Copy out every line from the records that includes "Contact".

[Records from a dataset]
● ● ●
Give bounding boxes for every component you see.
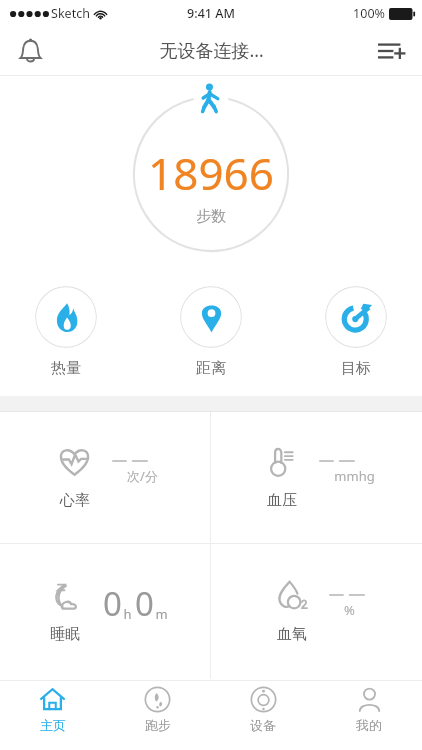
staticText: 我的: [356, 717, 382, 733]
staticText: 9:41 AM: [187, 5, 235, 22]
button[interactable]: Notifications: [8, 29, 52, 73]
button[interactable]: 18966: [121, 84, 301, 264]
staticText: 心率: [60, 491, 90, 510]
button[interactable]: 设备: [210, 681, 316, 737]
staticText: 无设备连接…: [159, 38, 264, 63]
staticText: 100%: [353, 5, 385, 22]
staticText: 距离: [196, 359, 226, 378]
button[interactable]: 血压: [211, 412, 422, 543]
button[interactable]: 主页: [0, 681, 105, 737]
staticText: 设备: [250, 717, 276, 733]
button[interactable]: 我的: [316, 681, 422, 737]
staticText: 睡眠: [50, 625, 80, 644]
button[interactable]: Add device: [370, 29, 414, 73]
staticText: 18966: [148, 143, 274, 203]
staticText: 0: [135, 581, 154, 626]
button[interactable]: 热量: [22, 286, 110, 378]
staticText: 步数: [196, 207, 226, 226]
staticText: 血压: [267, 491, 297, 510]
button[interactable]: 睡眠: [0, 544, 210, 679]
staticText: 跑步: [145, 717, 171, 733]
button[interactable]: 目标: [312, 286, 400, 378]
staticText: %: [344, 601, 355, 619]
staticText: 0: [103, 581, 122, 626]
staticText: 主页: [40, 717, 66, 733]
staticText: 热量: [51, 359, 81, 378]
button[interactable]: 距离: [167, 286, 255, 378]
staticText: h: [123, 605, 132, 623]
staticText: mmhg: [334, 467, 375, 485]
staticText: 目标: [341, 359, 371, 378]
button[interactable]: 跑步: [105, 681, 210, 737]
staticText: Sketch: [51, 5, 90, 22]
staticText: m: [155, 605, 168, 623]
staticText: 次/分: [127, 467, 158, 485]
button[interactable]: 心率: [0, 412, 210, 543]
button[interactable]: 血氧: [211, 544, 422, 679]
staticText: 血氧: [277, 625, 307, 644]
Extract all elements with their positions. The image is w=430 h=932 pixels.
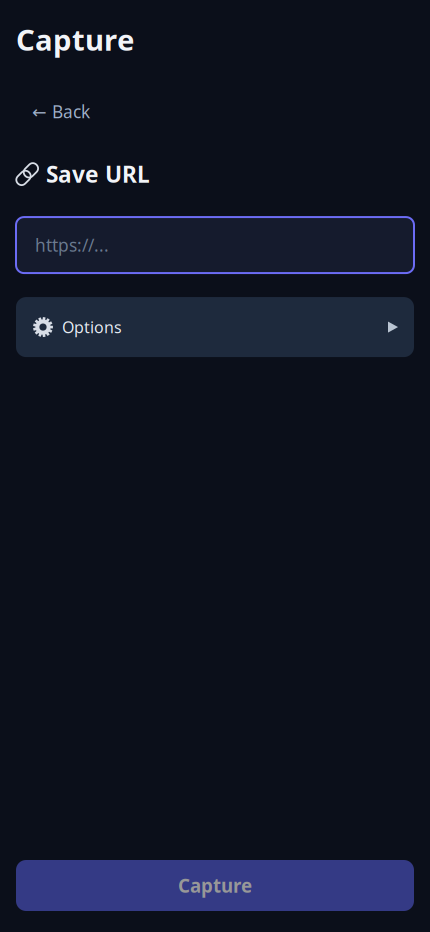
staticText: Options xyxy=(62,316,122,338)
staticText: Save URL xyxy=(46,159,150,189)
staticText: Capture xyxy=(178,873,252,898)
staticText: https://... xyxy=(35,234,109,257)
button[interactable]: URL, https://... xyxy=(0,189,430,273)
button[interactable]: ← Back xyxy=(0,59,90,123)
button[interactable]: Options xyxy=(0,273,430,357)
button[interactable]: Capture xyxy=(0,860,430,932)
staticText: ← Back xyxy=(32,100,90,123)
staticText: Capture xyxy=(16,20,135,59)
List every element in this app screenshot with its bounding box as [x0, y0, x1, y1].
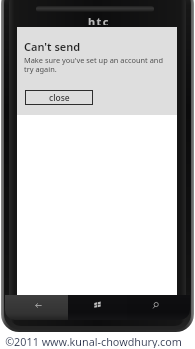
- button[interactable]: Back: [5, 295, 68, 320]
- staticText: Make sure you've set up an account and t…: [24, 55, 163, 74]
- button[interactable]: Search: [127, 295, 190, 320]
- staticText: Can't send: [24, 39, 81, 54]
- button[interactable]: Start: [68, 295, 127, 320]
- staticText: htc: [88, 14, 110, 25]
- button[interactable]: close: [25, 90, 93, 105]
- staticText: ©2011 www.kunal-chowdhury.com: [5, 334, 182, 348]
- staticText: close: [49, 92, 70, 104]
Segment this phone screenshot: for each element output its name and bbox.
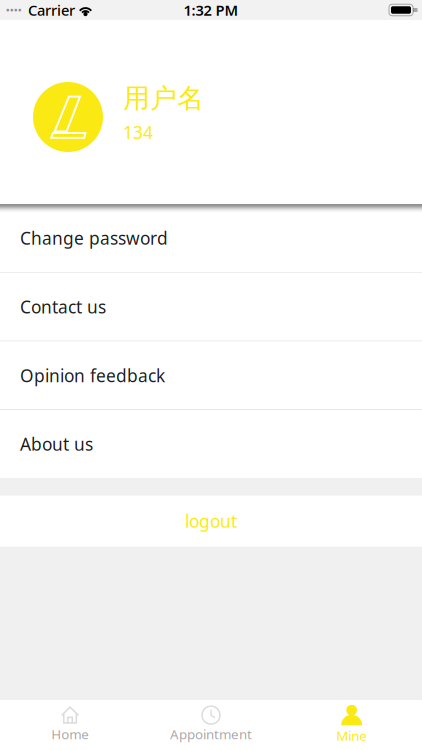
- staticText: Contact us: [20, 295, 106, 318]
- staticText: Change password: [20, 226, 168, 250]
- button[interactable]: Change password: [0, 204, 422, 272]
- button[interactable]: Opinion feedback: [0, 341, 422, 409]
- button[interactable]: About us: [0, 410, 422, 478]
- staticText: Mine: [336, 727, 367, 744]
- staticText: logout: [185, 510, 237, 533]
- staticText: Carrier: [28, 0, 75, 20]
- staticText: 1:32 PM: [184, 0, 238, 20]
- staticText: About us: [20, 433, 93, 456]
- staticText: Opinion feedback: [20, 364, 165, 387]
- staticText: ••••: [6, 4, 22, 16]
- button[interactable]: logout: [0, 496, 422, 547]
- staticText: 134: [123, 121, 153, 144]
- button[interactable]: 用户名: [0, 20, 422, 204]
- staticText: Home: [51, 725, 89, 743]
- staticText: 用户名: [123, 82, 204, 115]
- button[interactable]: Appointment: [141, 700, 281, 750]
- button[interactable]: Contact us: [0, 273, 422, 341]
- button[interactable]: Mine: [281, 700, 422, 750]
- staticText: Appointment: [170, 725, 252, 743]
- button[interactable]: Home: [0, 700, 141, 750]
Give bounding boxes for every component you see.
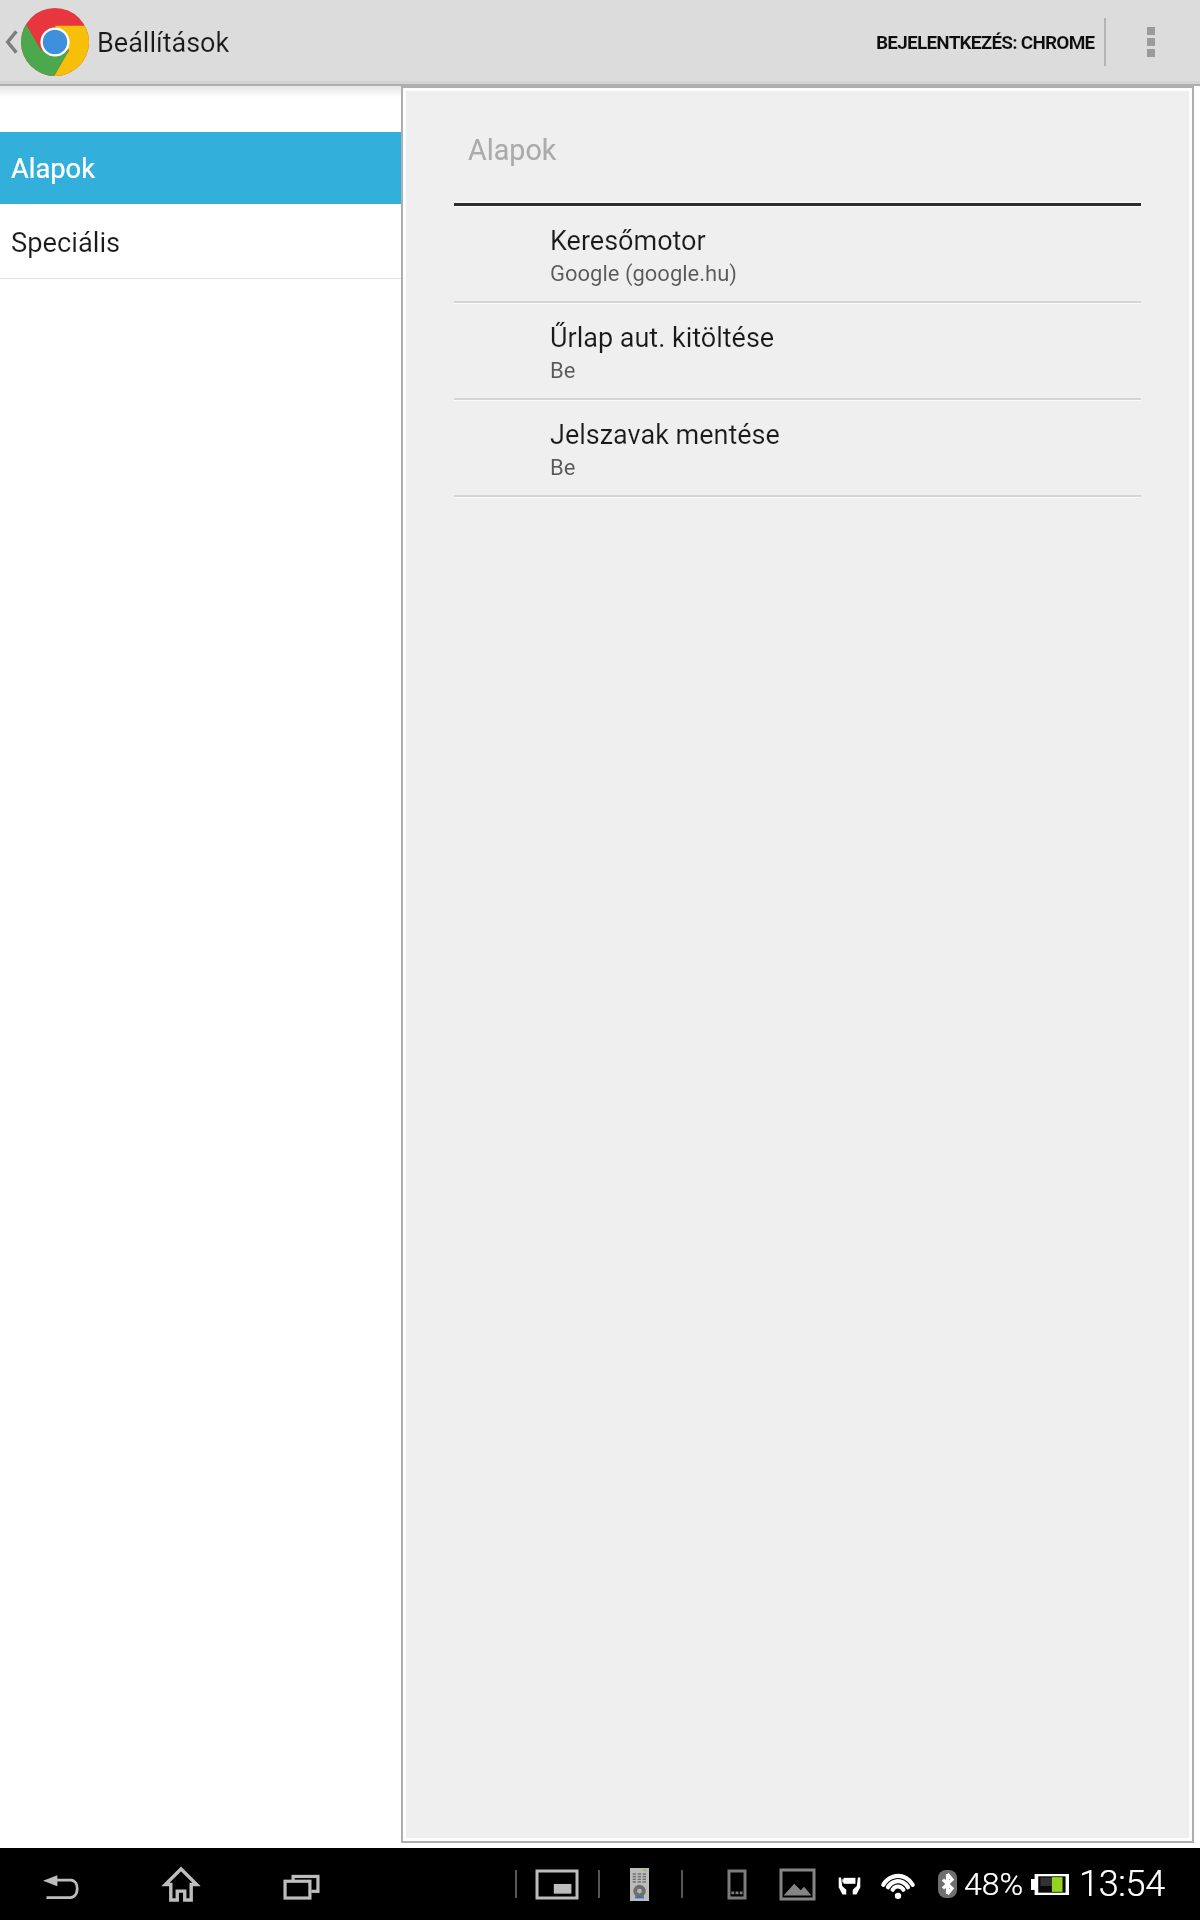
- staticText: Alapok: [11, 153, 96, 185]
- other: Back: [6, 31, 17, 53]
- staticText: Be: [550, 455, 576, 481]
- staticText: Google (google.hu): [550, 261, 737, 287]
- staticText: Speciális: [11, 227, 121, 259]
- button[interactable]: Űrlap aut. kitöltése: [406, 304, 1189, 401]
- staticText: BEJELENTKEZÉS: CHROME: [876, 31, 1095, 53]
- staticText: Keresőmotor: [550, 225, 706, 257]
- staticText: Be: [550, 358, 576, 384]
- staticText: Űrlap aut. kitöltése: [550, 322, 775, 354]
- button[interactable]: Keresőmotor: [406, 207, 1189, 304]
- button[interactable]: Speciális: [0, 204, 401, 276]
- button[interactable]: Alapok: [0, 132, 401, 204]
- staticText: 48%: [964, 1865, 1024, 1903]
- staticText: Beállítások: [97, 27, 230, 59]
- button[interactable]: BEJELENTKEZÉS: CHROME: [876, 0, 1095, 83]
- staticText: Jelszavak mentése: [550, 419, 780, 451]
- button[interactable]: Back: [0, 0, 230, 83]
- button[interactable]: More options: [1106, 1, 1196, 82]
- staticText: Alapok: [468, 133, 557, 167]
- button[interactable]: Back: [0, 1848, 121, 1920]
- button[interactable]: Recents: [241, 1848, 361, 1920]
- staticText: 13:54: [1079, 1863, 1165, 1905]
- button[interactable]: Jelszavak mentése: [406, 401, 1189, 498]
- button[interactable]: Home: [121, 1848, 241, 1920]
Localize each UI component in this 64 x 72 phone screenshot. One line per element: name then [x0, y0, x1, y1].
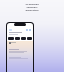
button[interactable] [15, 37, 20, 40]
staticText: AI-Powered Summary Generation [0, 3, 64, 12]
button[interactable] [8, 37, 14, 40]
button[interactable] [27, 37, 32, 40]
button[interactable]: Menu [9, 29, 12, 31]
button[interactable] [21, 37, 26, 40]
● ● ●
*RESPONSE TO THIS EXERCISE*
- staticText: Contact us: [20, 295, 106, 318]
- button[interactable]: Contact us: [0, 273, 422, 341]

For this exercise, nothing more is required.